**Task to complete**
Below are records. Find each line in them that holds the word "Louis" and copy it.

**Saved entries**
--*--
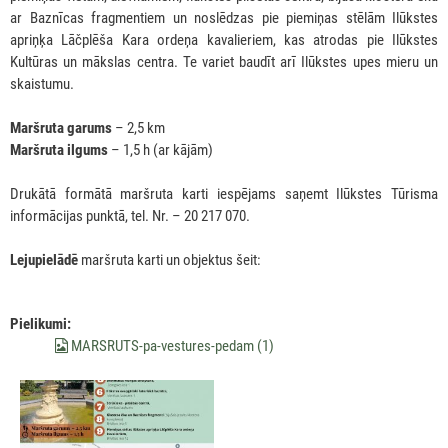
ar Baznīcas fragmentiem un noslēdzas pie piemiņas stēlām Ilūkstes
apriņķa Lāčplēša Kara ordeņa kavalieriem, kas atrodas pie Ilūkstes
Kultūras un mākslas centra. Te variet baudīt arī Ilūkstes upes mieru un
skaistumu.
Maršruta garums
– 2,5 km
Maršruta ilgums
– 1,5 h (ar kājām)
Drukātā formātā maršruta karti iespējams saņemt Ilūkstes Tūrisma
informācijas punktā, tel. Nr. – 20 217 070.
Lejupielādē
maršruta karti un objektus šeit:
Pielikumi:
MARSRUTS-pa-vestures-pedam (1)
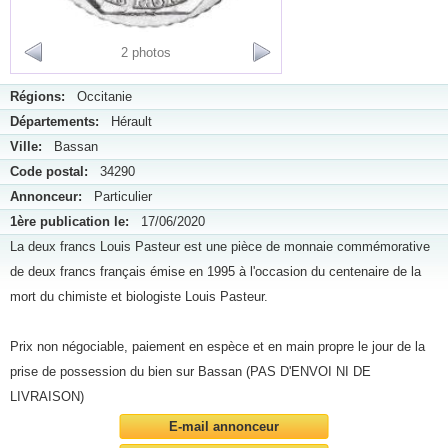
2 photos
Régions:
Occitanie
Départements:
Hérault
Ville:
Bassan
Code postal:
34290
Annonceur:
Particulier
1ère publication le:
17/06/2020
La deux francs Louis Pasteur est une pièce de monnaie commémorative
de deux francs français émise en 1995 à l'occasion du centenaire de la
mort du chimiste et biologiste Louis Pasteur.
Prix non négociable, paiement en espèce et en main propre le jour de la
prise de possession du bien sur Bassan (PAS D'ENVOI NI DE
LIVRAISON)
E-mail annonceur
--*--
**The answer**
La deux francs Louis Pasteur est une pièce de monnaie commémorative
mort du chimiste et biologiste Louis Pasteur.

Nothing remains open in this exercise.